Clear the app cache and data next. On Android go to Settings > Apps > X > Storage > Clear cache (and Clear data if needed). On iOS, offload or reinstall the app to remove corrupted local data.
If links still redirect to the timeline or previous screen, force links to open in your browser: Android — Settings > Apps > X > Open by default, disable supported links; iOS — long-press the link and choose “Open in Safari” or change in-app browser settings. Test both t.co-expanded URLs and original targets; broken t.co redirects indicate server-side or shortener issues rather than your device.
Finally, try another network (cellular vs Wi‑Fi) and a different browser. If multiple devices show the same failure, the problem is likely on X’s side; check X’s status or official channels for rollouts and fixes.
Ensuring Links Comply With Community Guidelines
Before sharing a URL, verify the destination content follows X’s rules to avoid removal or link blocking. Remove or replace links to hate speech, explicit illegal activity, or copyrighted material that you don’t have rights to share.
Inspect the page’s meta tags and HTTPS status. Links with missing or malformed Open Graph tags can produce bad previews; insecure (HTTP) or mixed-content pages may be downgraded or blocked by browsers and X’s link parsing (t.co) for safety reasons.
If your link gets labeled, restricted, or wrapped by t.co in a way that prevents direct access, review the page for deceptive redirects, malware, or tracking patterns that trigger automated systems. If you believe moderation was applied in error, use X’s appeal process and include the full t.co URL, the original target URL, and screenshots to speed review.
Frequently Asked Questions
Find specific URLs shared by an account, troubleshoot links that won’t open on Android, force links to open in apps instead of browsers, and fix links that fail to load or redirect incorrectly. Learn why links are rewritten to t.co and why some posts or profiles prompt you to sign in.
How do I find all the URLs shared by a specific account?
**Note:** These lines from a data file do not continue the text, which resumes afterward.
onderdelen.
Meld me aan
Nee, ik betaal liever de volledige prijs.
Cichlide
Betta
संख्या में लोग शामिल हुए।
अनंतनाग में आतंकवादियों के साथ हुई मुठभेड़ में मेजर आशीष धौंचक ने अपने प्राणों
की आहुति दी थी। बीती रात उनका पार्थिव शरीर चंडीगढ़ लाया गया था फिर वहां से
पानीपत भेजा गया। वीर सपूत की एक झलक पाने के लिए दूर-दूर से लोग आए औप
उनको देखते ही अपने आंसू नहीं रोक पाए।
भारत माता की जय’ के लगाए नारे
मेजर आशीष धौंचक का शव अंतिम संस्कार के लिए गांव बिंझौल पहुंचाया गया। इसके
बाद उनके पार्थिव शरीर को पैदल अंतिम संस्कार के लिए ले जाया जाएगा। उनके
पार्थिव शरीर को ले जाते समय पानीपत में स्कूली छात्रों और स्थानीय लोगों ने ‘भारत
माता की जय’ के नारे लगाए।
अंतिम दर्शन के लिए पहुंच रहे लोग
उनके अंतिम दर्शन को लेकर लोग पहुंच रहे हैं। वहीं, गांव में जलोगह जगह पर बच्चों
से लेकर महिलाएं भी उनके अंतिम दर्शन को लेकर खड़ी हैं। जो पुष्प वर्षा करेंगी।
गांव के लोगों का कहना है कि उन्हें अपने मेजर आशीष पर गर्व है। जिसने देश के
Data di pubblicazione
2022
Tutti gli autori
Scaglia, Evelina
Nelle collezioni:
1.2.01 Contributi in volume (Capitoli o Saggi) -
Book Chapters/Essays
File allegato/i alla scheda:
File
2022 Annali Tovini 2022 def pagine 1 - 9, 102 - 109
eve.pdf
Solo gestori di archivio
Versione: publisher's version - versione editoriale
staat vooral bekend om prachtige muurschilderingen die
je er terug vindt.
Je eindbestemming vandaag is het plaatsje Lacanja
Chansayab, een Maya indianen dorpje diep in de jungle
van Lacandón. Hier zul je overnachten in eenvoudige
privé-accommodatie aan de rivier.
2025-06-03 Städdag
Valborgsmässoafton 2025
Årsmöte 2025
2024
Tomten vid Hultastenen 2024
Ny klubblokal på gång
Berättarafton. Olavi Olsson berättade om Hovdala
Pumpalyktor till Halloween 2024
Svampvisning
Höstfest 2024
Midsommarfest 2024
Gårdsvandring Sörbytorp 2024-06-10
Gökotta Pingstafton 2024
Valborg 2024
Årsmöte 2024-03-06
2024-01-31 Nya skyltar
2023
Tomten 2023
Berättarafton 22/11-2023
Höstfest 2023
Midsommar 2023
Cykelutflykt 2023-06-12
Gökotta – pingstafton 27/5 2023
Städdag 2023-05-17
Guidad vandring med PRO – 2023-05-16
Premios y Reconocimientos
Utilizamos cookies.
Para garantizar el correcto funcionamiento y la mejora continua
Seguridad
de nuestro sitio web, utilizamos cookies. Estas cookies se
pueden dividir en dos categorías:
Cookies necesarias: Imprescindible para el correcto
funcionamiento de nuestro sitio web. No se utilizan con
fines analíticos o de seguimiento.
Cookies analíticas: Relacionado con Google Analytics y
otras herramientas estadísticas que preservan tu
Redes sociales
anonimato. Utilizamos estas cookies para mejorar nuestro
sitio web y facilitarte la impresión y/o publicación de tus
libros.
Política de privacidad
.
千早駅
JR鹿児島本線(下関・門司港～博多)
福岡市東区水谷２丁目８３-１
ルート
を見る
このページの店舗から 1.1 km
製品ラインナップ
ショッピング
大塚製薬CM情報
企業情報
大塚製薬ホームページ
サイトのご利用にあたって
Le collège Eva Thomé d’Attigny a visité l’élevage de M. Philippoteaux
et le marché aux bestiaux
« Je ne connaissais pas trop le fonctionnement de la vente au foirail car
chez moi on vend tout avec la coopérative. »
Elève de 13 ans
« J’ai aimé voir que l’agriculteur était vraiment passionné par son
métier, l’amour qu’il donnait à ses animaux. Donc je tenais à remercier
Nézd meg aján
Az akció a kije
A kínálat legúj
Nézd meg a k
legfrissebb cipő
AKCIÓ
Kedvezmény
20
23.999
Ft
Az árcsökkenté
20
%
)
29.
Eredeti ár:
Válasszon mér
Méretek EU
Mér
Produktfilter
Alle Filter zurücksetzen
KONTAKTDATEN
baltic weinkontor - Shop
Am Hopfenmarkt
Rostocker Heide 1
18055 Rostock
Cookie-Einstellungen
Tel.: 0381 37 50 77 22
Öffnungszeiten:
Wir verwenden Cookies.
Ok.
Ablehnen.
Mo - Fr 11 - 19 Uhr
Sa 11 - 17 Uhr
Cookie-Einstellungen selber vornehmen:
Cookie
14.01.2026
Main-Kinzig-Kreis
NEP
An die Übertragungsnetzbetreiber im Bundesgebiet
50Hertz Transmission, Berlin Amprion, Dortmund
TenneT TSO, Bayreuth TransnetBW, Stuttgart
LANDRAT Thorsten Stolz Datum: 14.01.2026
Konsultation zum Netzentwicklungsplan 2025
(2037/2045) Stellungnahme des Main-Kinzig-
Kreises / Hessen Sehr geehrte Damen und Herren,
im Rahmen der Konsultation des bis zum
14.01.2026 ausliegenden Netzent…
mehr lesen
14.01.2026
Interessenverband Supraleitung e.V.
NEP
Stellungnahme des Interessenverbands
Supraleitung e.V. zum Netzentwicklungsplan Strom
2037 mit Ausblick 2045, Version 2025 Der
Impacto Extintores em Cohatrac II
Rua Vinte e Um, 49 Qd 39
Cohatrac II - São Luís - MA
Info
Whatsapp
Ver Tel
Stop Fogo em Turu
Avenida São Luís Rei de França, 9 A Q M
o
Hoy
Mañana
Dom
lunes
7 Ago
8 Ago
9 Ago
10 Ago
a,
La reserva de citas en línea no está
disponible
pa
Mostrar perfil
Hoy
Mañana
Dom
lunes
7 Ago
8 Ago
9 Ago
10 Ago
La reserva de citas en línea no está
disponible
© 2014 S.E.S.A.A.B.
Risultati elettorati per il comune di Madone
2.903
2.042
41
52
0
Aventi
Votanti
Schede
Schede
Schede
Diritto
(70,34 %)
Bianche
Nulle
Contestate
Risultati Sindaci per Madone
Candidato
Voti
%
Use the account’s profile and review its posts manually for links if you need a quick scan.
For more exhaustive searches, use advanced search operators on the platform (site: or from: with keywords) or third‑party archive and analytics tools that index posts and extract URLs.
Why won’t shared URLs open in the mobile app on Android?
App update issues or broken intent handling often cause links to open in a browser instead of the app.
Also check for restrictive permissions, disabled default app handlers, or aggressive battery/foreground restrictions that block the app from launching web intents.
How can I force shared URLs to open in the app instead of a browser?
Set the platform’s app as the default handler for links in Android Settings → Apps → Default apps → Opening links.
Enable “Open supported links” for the app and ensure the app is up to date; uninstalling and reinstalling can reset intent associations.
What steps fix shared URLs that fail to load or redirect incorrectly?
Clear the app cache and app data to remove stale state that can break link handling.
Confirm your network connection, disable VPN/AdBlockers, and test the URL in a browser to isolate whether the problem is the app or the destination site.
If redirects loop or produce errors, try copying the t.co-expanded URL and opening it directly, or report the broken link to the platform with the post’s timestamp and link.
What is the t.co domain and why do links get rewritten to it?
t.co is the platform’s link‑shortening and security wrapper used for every link posted on the service.
The platform shortens links to preserve character space, measure click metrics, and check destinations against malicious‑site lists before sending users through the redirect.
Why am I being asked to sign in before I can view a post or profile?
Some posts, profiles, or publisher pages enforce login for privacy, age, or access‑control reasons.
The platform may also require authentication for rate limits, API changes, or to present content that the site restricts to signed‑in users.